#### [Your task]
Could you set down the records below exactly as they are, with no pictures?

#### [Provided records]
------------
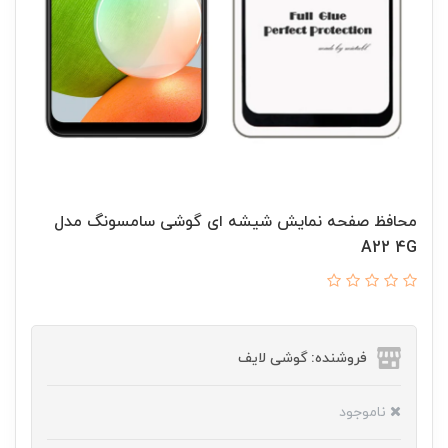
محافظ صفحه نمایش شیشه ای گوشی سامسونگ مدل
A22 4G
فروشنده: گوشی لایف
ناموجود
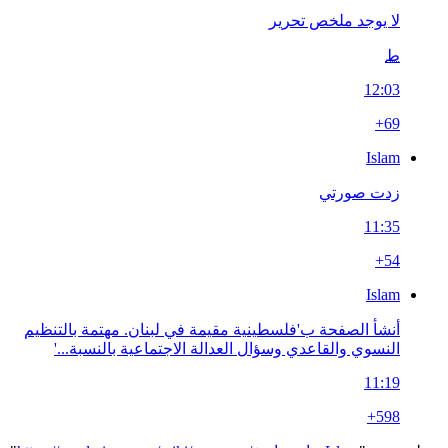
لا يوجد ملخص تحرير
ط
12:03
+69
Islam
زدت صورتي
11:35
+54
Islam
أنشأ الصفحة ب'فلسطينية مقيمة في لبنان. مهتمة بالتنظيم
النسوي والقاعدي وسؤال العدالة الاجتماعية بالنسبة...'
11:19
+598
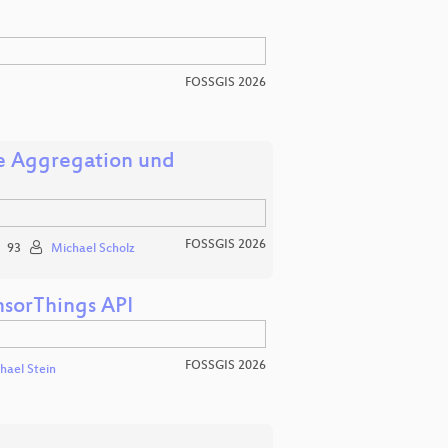
FOSSGIS 2026
he Aggregation und
FOSSGIS 2026
93
Michael Scholz
nsorThings API
FOSSGIS 2026
hael Stein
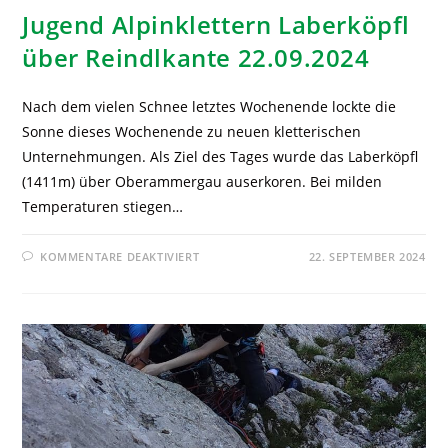
Jugend Alpinklettern Laberköpfl
über Reindlkante 22.09.2024
Nach dem vielen Schnee letztes Wochenende lockte die
Sonne dieses Wochenende zu neuen kletterischen
Unternehmungen. Als Ziel des Tages wurde das Laberköpfl
(1411m) über Oberammergau auserkoren. Bei milden
Temperaturen stiegen…
KOMMENTARE DEAKTIVIERT
22. SEPTEMBER 2024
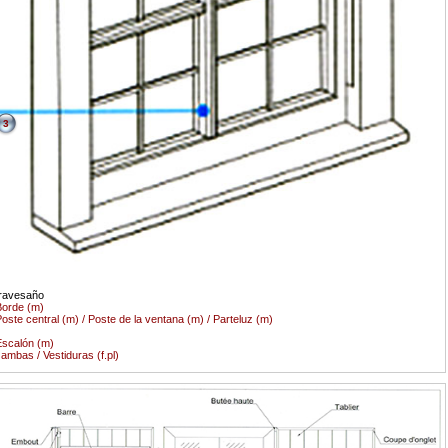
3
ravesaño
orde (m)
oste central (m) / Poste de la ventana (m) / Parteluz (m)
scalón (m)
ambas / Vestiduras (f.pl)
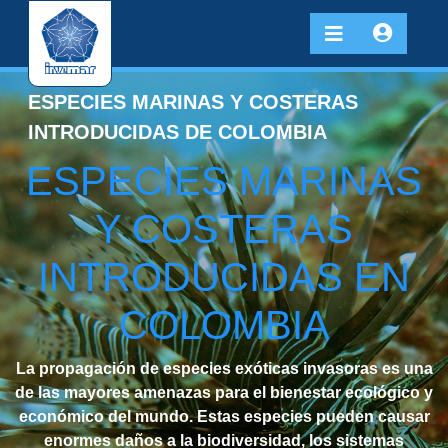
ESPECIES MARINAS Y COSTERAS
INTRODUCIDAS DE COLOMBIA
ESPECIES MARINAS
Y COSTERAS
INTRODUCIDAS EN
COLOMBIA
La propagación de especies exóticas invasoras es una
de las mayores amenazas para el bienestar ecológico y
económico del mundo. Estas especies pueden causar
enormes daños a la biodiversidad, los sistemas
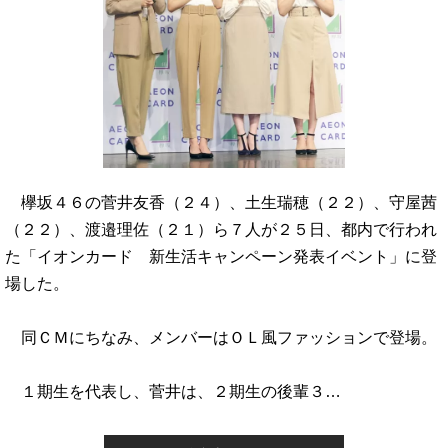
欅坂４６の菅井友香（２４）、土生瑞穂（２２）、守屋茜
（２２）、渡邉理佐（２１）ら７人が２５日、都内で行われ
た「イオンカード 新生活キャンペーン発表イベント」に登
場した。
同ＣＭにちなみ、メンバーはＯＬ風ファッションで登場。
１期生を代表し、菅井は、２期生の後輩３…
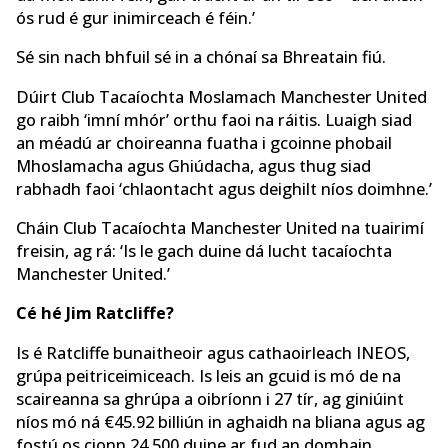
ós rud é gur inimirceach é féin.’
Sé sin nach bhfuil sé in a chónaí sa Bhreatain fiú.
Dúirt Club Tacaíochta Moslamach Manchester United
go raibh ‘imní mhór’ orthu faoi na ráitis. Luaigh siad
an méadú ar choireanna fuatha i gcoinne phobail
Mhoslamacha agus Ghiúdacha, agus thug siad
rabhadh faoi ‘chlaontacht agus deighilt níos doimhne.’
Cháin Club Tacaíochta Manchester United na tuairimí
freisin, ag rá: ‘Is le gach duine dá lucht tacaíochta
Manchester United.’
Cé hé Jim Ratcliffe?
Is é Ratcliffe bunaitheoir agus cathaoirleach INEOS,
grúpa peitriceimiceach. Is leis an gcuid is mó de na
scaireanna sa ghrúpa a oibríonn i 27 tír, ag giniúint
níos mó ná €45.92 billiún in aghaidh na bliana agus ag
fostú os cionn 24,500 duine ar fud an domhain.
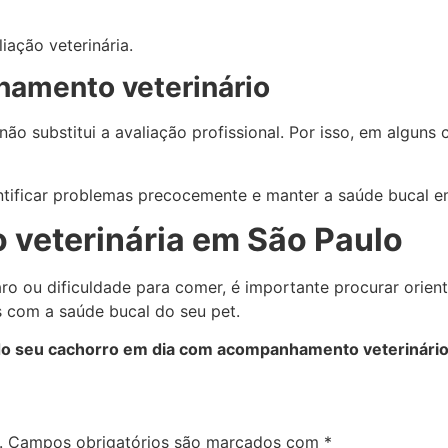
iação veterinária.
amento veterinário
o substitui a avaliação profissional. Por isso, em alguns 
entificar problemas precocemente e manter a saúde bucal e
 veterinária em São Paulo
aro ou dificuldade para comer, é importante procurar orient
 com a saúde bucal do seu pet.
o seu cachorro em dia com acompanhamento veterinári
.
Campos obrigatórios são marcados com
*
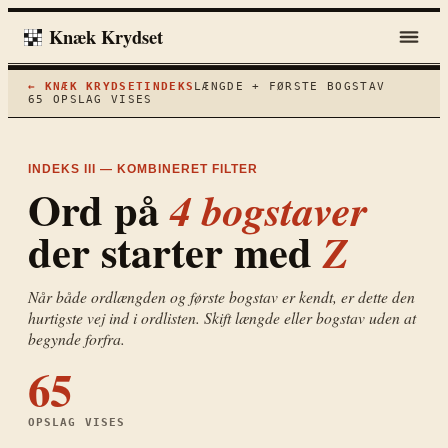
Knæk Krydset
← KNÆK KRYDSET
INDEKS
LÆNGDE + FØRSTE BOGSTAV
65
OPSLAG VISES
INDEKS III — KOMBINERET FILTER
Ord på
4
bogstaver
der starter med
Z
Når både ordlængden og første bogstav er kendt, er dette den
hurtigste vej ind i ordlisten. Skift længde eller bogstav uden at
begynde forfra.
65
OPSLAG VISES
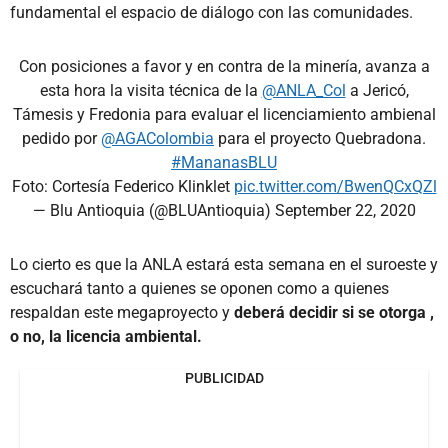
fundamental el espacio de diálogo con las comunidades.
Con posiciones a favor y en contra de la minería, avanza a
esta hora la visita técnica de la
@ANLA_Col
a Jericó,
Támesis y Fredonia para evaluar el licenciamiento ambienal
pedido por
@AGAColombia
para el proyecto Quebradona.
#MananasBLU
Foto: Cortesía Federico Klinklet
pic.twitter.com/BwenQCxQZl
— Blu Antioquia (@BLUAntioquia)
September 22, 2020
Lo cierto es que la ANLA estará esta semana en el suroeste y
escuchará tanto a quienes se oponen como a quienes
respaldan este megaproyecto y
deberá decidir si se otorga ,
o no, la licencia ambiental.
PUBLICIDAD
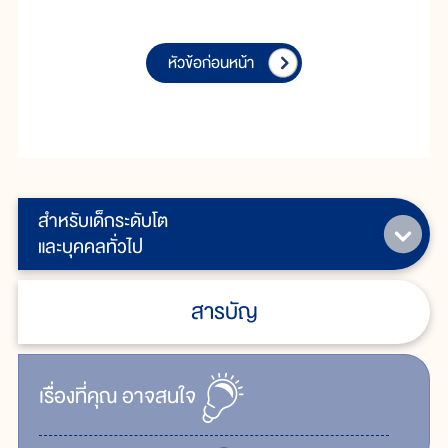
หัวข้อก่อนหน้า
สำหรับเด็กระดับโต
และบุคคลทั่วไป
สารบัญ
เรื่ิองที่คุณ
อาจสนใจ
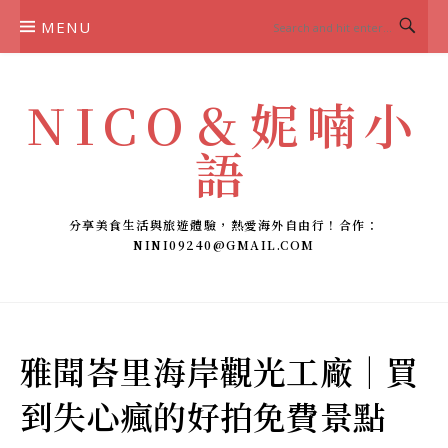
Skip
MENU
to
content
NICO＆妮喃小
語
分享美食生活與旅遊體驗，熱愛海外自由行！合作：
NINI09240@GMAIL.COM
雅聞峇里海岸觀光工廠｜買
到失心瘋的好拍免費景點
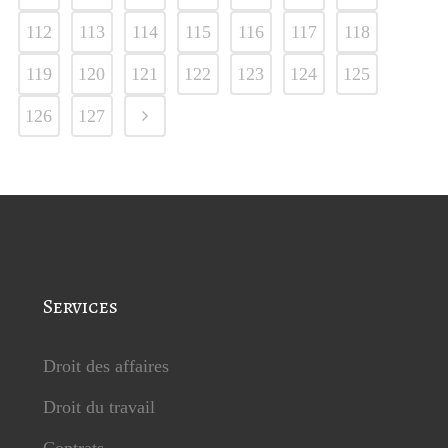
112
113
114
115
116
117
118
119
120
121
122
123
124
125
126
127
Services
Droit des affaires
Droit du travail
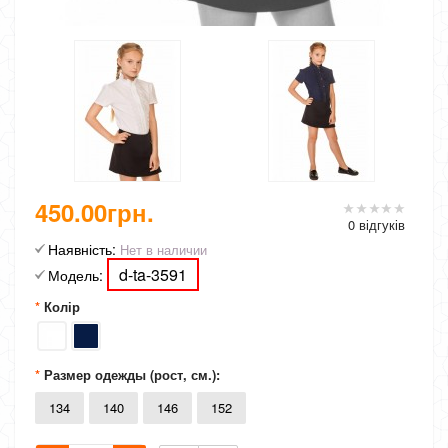
450.00грн.
0 відгуків
Наявність:
Нет в наличии
d-ta-3591
Модель:
Колір
Размер одежды (рост, см.):
134
140
146
152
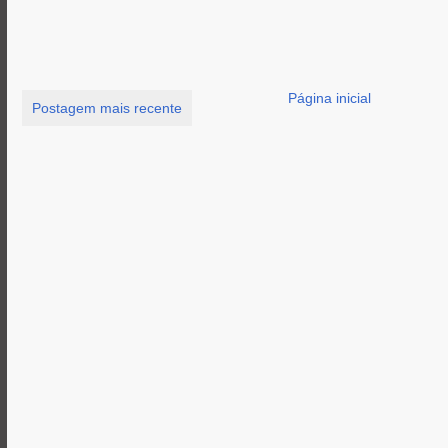
Página inicial
Postagem mais recente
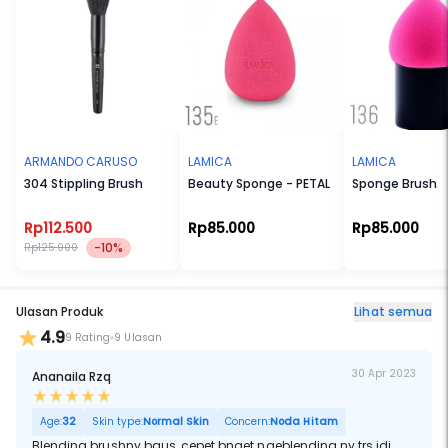
ARMANDO CARUSO
LAMICA
LAMICA
304 Stippling Brush
Beauty Sponge - PETAL
Sponge Brush
Rp112.500
Rp85.000
Rp85.000
-10%
Rp125.000
Ulasan Produk
Lihat semua
4.9
9 Rating
9 Ulasan
30 Apr 2023
Ananaila Rzq
Age:
32
Skin type:
Normal Skin
Concern:
Noda Hitam
Blending brushny bgus ,cepet bnget ngeblending ny trs jdi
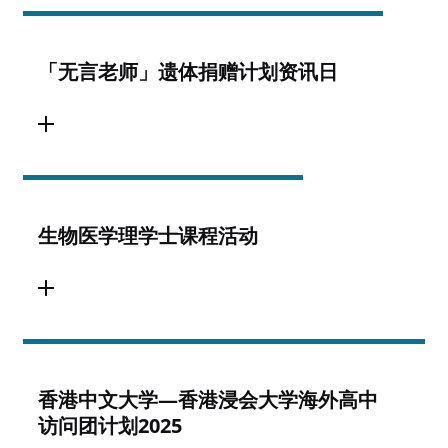
「无言老师」遗体捐赠计划资讯日
生物医学理学士课程活动
香港中文大学—香港浸会大学海外高中
访问团计划2025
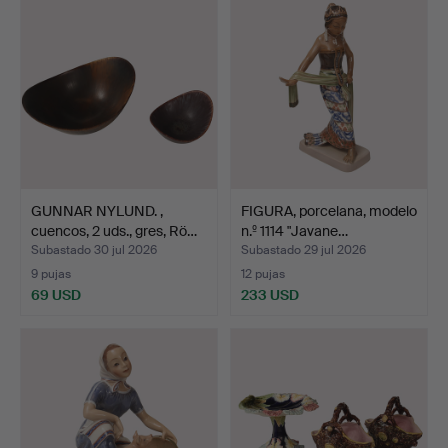
GUNNAR NYLUND. ,
FIGURA, porcelana, modelo
cuencos, 2 uds., gres, Rö…
n.º 1114 "Javane…
Subastado 30 jul 2026
Subastado 29 jul 2026
9 pujas
12 pujas
69 USD
233 USD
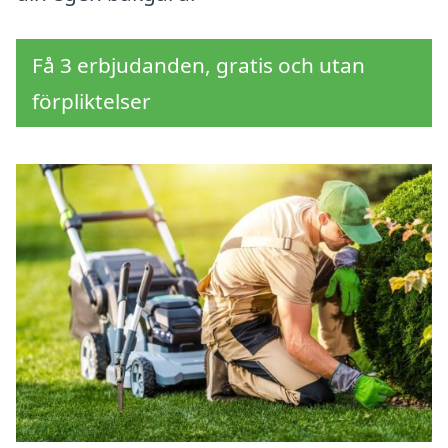
Få 3 erbjudanden, gratis och utan
förpliktelser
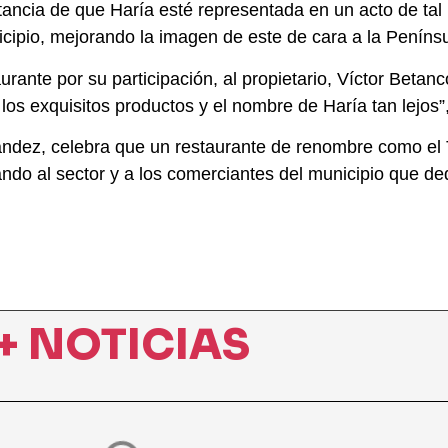
tancia de que Haría esté representada en un acto de tal 
ipio, mejorando la imagen de este de cara a la Penínsul
urante por su participación, al propietario, Víctor Betanco
los exquisitos productos y el nombre de Haría tan lejos”
nández, celebra que un restaurante de renombre como el
ando al sector y a los comerciantes del municipio que d
+ NOTICIAS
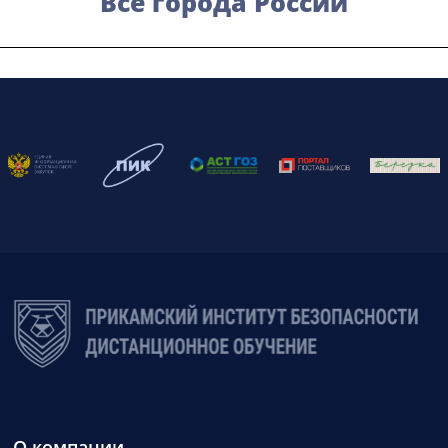
Все города России
О компании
------------
#### [Expected answer]
محافظ صفحه نمایش شیشه ای گوشی سامسونگ مدل
A22 4G
فروشنده: گوشی لایف
ناموجود
لا يوجد ملخص تحرير
ط
12:03
+69
Islam
زدت صورتي
11:35
+54
Islam
أنشأ الصفحة ب'فلسطينية مقيمة في لبنان. مهتمة بالتنظيم
النسوي والقاعدي وسؤال العدالة الاجتماعية بالنسبة...'
11:19
+598
FOSSGIS 2026
he Aggregation und
FOSSGIS 2026
93
Michael Scholz
nsorThings API
FOSSGIS 2026
hael Stein
Jugend Alpinklettern Laberköpfl
über Reindlkante 22.09.2024
Nach dem vielen Schnee letztes Wochenende lockte die
Sonne dieses Wochenende zu neuen kletterischen
Unternehmungen. Als Ziel des Tages wurde das Laberköpfl
(1411m) über Oberammergau auserkoren. Bei milden
Temperaturen stiegen…
KOMMENTARE DEAKTIVIERT
22. SEPTEMBER 2024
3
ravesaño
orde (m)
oste central (m) / Poste de la ventana (m) / Parteluz (m)
scalón (m)
ambas / Vestiduras (f.pl)
ESPECIES MARINAS Y COSTERAS
INTRODUCIDAS DE COLOMBIA
ESPECIES MARINAS
Y COSTERAS
INTRODUCIDAS EN
COLOMBIA
La propagación de especies exóticas invasoras es una
de las mayores amenazas para el bienestar ecológico y
económico del mundo. Estas especies pueden causar
enormes daños a la biodiversidad, los sistemas
欅坂４６の菅井友香（２４）、土生瑞穂（２２）、守屋茜
（２２）、渡邉理佐（２１）ら７人が２５日、都内で行われ
た「イオンカード 新生活キャンペーン発表イベント」に登
場した。
同ＣＭにちなみ、メンバーはＯＬ風ファッションで登場。
１期生を代表し、菅井は、２期生の後輩３…
ós rud é gur inimirceach é féin.’
Sé sin nach bhfuil sé in a chónaí sa Bhreatain fiú.
Dúirt Club Tacaíochta Moslamach Manchester United
go raibh ‘imní mhór’ orthu faoi na ráitis. Luaigh siad
an méadú ar choireanna fuatha i gcoinne phobail
Mhoslamacha agus Ghiúdacha, agus thug siad
rabhadh faoi ‘chlaontacht agus deighilt níos doimhne.’
Cháin Club Tacaíochta Manchester United na tuairimí
freisin, ag rá: ‘Is le gach duine dá lucht tacaíochta
Manchester United.’
Cé hé Jim Ratcliffe?
Is é Ratcliffe bunaitheoir agus cathaoirleach INEOS,
grúpa peitriceimiceach. Is leis an gcuid is mó de na
scaireanna sa ghrúpa a oibríonn i 27 tír, ag giniúint
níos mó ná €45.92 billiún in aghaidh na bliana agus ag
fostú os cionn 24,500 duine ar fud an domhain.
iação veterinária.
amento veterinário
o substitui a avaliação profissional. Por isso, em alguns 
entificar problemas precocemente e manter a saúde bucal e
 veterinária em São Paulo
aro ou dificuldade para comer, é importante procurar orient
 com a saúde bucal do seu pet.
o seu cachorro em dia com acompanhamento veterinári
.
Campos obrigatórios são marcados com
*
Knæk Krydset
← KNÆK KRYDSET
INDEKS
LÆNGDE + FØRSTE BOGSTAV
65
OPSLAG VISES
INDEKS III — KOMBINERET FILTER
Ord på
4
bogstaver
der starter med
Z
Når både ordlængden og første bogstav er kendt, er dette den
hurtigste vej ind i ordlisten. Skift længde eller bogstav uden at
begynde forfra.
65
OPSLAG VISES
fundamental el espacio de diálogo con las comunidades.
Con posiciones a favor y en contra de la minería, avanza a
esta hora la visita técnica de la
@ANLA_Col
a Jericó,
Támesis y Fredonia para evaluar el licenciamiento ambienal
pedido por
@AGAColombia
para el proyecto Quebradona.
#MananasBLU
Foto: Cortesía Federico Klinklet
pic.twitter.com/BwenQCxQZl
— Blu Antioquia (@BLUAntioquia)
September 22, 2020
Lo cierto es que la ANLA estará esta semana en el suroeste y
escuchará tanto a quienes se oponen como a quienes
respaldan este megaproyecto y
deberá decidir si se otorga ,
o no, la licencia ambiental.
PUBLICIDAD
หัวข้อก่อนหน้า
สำหรับเด็กระดับโต
และบุคคลทั่วไป
สารบัญ
เรื่ิองที่คุณ
อาจสนใจ
Skip
MENU
to
content
NICO＆妮喃小
語
分享美食生活與旅遊體驗，熱愛海外自由行！合作：
NINI09240@GMAIL.COM
雅聞峇里海岸觀光工廠｜買
到失心瘋的好拍免費景點
112
113
114
115
116
117
118
119
120
121
122
123
124
125
126
127
Services
Droit des affaires
Droit du travail
450.00грн.
0 відгуків
Наявність:
Нет в наличии
d-ta-3591
Модель:
Колір
Размер одежды (рост, см.):
134
140
146
152
Página inicial
Postagem mais recente
ARMANDO CARUSO
LAMICA
LAMICA
304 Stippling Brush
Beauty Sponge - PETAL
Sponge Brush
Rp112.500
Rp85.000
Rp85.000
-10%
Rp125.000
Ulasan Produk
Lihat semua
4.9
9 Rating
9 Ulasan
30 Apr 2023
Ananaila Rzq
Age:
32
Skin type:
Normal Skin
Concern:
Noda Hitam
Blending brushny bgus ,cepet bnget ngeblending ny trs jdi
「无言老师」遗体捐赠计划资讯日
生物医学理学士课程活动
香港中文大学—香港浸会大学海外高中
访问团计划2025
GUNNAR NYLUND. ,
FIGURA, porcelana, modelo
cuencos, 2 uds., gres, Rö…
n.º 1114 "Javane…
Subastado 30 jul 2026
Subastado 29 jul 2026
9 pujas
12 pujas
69 USD
233 USD
Få 3 erbjudanden, gratis och utan
förpliktelser
tancia de que Haría esté representada en un acto de tal 
ipio, mejorando la imagen de este de cara a la Penínsul
urante por su participación, al propietario, Víctor Betanco
los exquisitos productos y el nombre de Haría tan lejos”
nández, celebra que un restaurante de renombre como el
ando al sector y a los comerciantes del municipio que d
+ NOTICIAS
Все города России
О компании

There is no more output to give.